Speakers also use gestures as part of the way in which they ‘do things’ with utterances. A speaker always produces an utterance to achieve something. As a participant in conversation I may complain, evaluate, disagree, refuse, plead, assert, maintain something in opposition, mock, attack, retreat, show deference, ignore, exhibit skepticism, give an honest answer, ask, and many other things. As has long been noted, gestures often play an important part in carrying out such actions. (2004:225)

Therefore, as Kendon (2004) implies, paralinguistic cues (gestures, gaze behaviour, facial expressions) are capable of encoding meaning besides those already realized on the verbal plane of an utterance; some of which seem to be closely linked to the type of illocutions such as assessment, evaluation, and subjective perspective.

Van Dijk (1981) aims more specifically at the pragmatic aspects of SAs. Such consideration is noticeable in his specifications of (prior) knowledge, on which interactants draw to understand a SA. He explains that the comprehension of certain utterances, such as SAs, is based on different sources of knowledge: the ‘structure of the utterance’ (as defined on the basis of the grammatical rules), the ‘paralinguistic properties’ (e.g. speed, stress, intonation, pitch, etc. on one hand, and gestures, facial expression, body movements, etc. on the other), the ‘perception of the communicative context’ (presence of objects and other persons), the ‘prior knowledge about the interactant(s)’ (the knowledge derived from the previous speech acts, other kinds of

general world-knowledge, although van Dijk does not specify the contents of this type of knowledge (p. 218).

Taking into account the paralinguistic properties, van Dijk’s (1981) model, in comparison with Harnish and Bach’s (1979) and Toolan’s (1998), is more consistent with the implication(s) and comprehension of SAs in stage play and film, as these two media utilize multiple ‘modes’ and different visual semiotic resources to communicate meaning. In film, some SAs, such as order or denial, can be communicated visually by the facial expression and eye vector, as an invisible line connecting two participants; an actor and a goal (Kress and van Leeuwen, 1996). Cinematic devices, such as lighting or camera movement, can also establish or underpin the value or the force of SAs.

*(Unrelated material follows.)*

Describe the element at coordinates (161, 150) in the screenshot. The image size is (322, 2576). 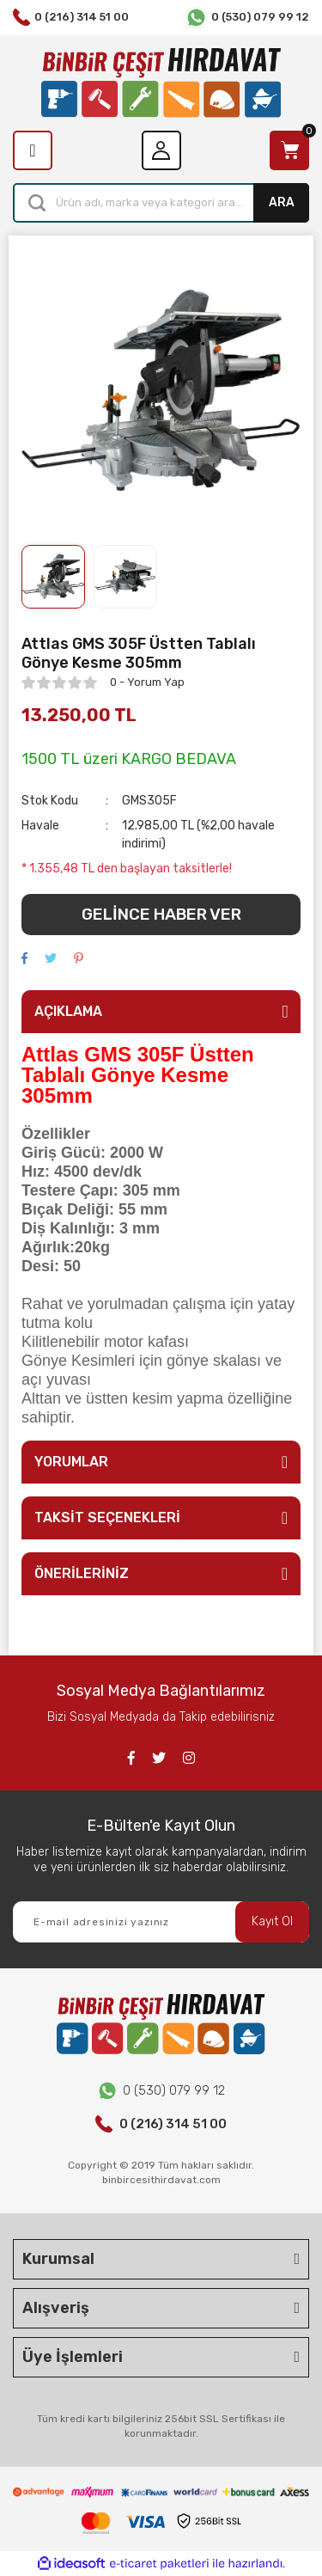
I see `[Member Login]` at that location. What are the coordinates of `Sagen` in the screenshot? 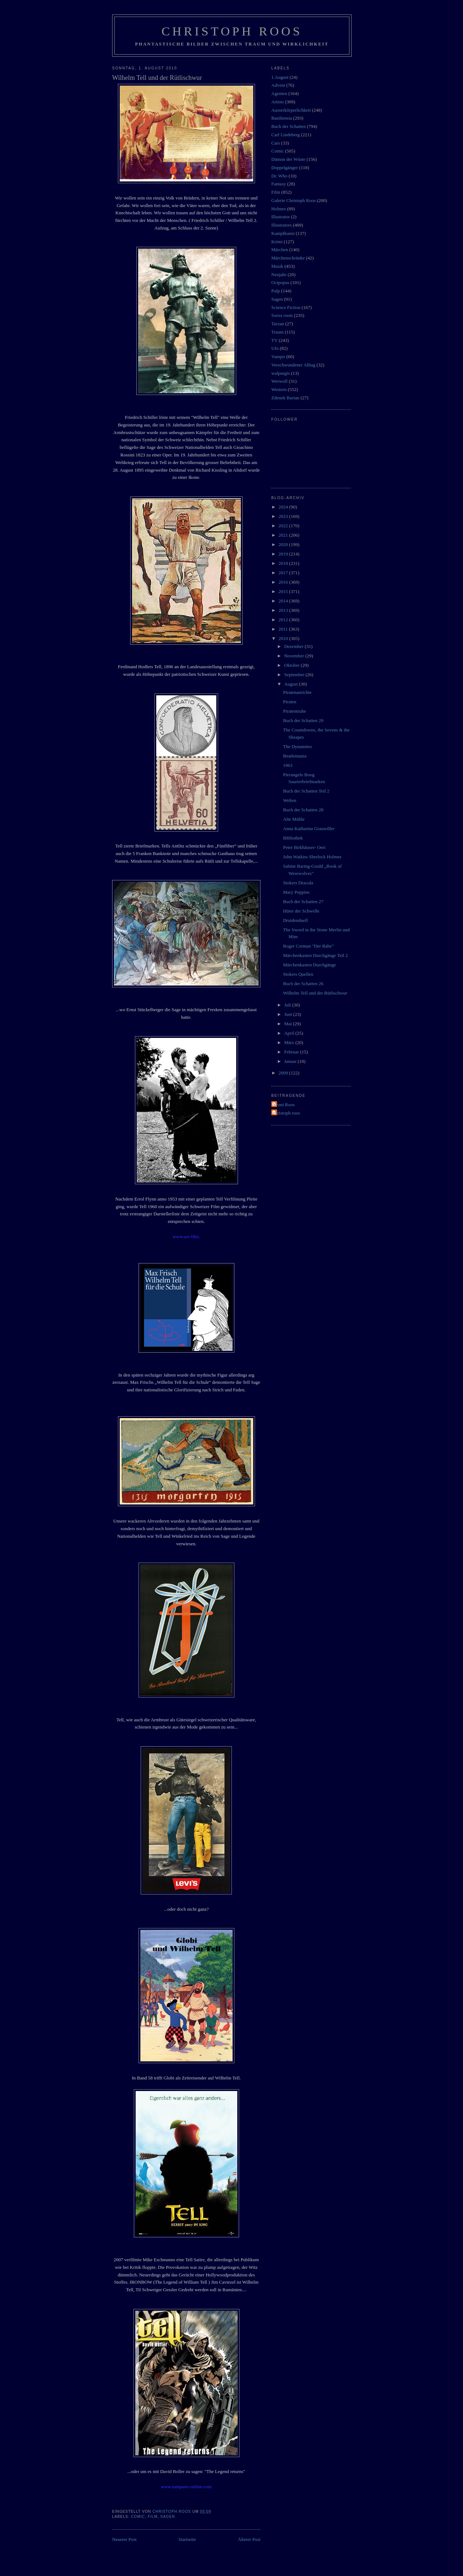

A good example of how film’s multimodal devices can reinforce the force of characters’ SAs is the confession scene in Bergman’s Winter Light (1963). In a sequence of the film, the co-deployment of contrastive and sheer light together with close-ups of the characters’ face and also the shot order in the form of shot-reverse- shots – an editing technique widely used in dialogue sequences in which characters exchange look – evoke and reinforce the impression of confession. The sequence shows a priest confessing to Johan, a fisherman tormented by anxiety about his own troubled relationship with God. The priest’s alienation and loss is reinforced multimodally by his hesitant voice and straight vectors which he (as the actor) establishes with Johan (as the goal) in the form of a fixed and long gaze to convince him that as an ignorant, spoiled and anxious clergyman, he is ineligible to show him the right way (Grab 3-1). The shot- reverse-shots of the characters’ CUs of the clergyman’s hesitant and agitated face to Johan’s apprehensive and uneasy face contribute to convey the force of the clergyman’s confession.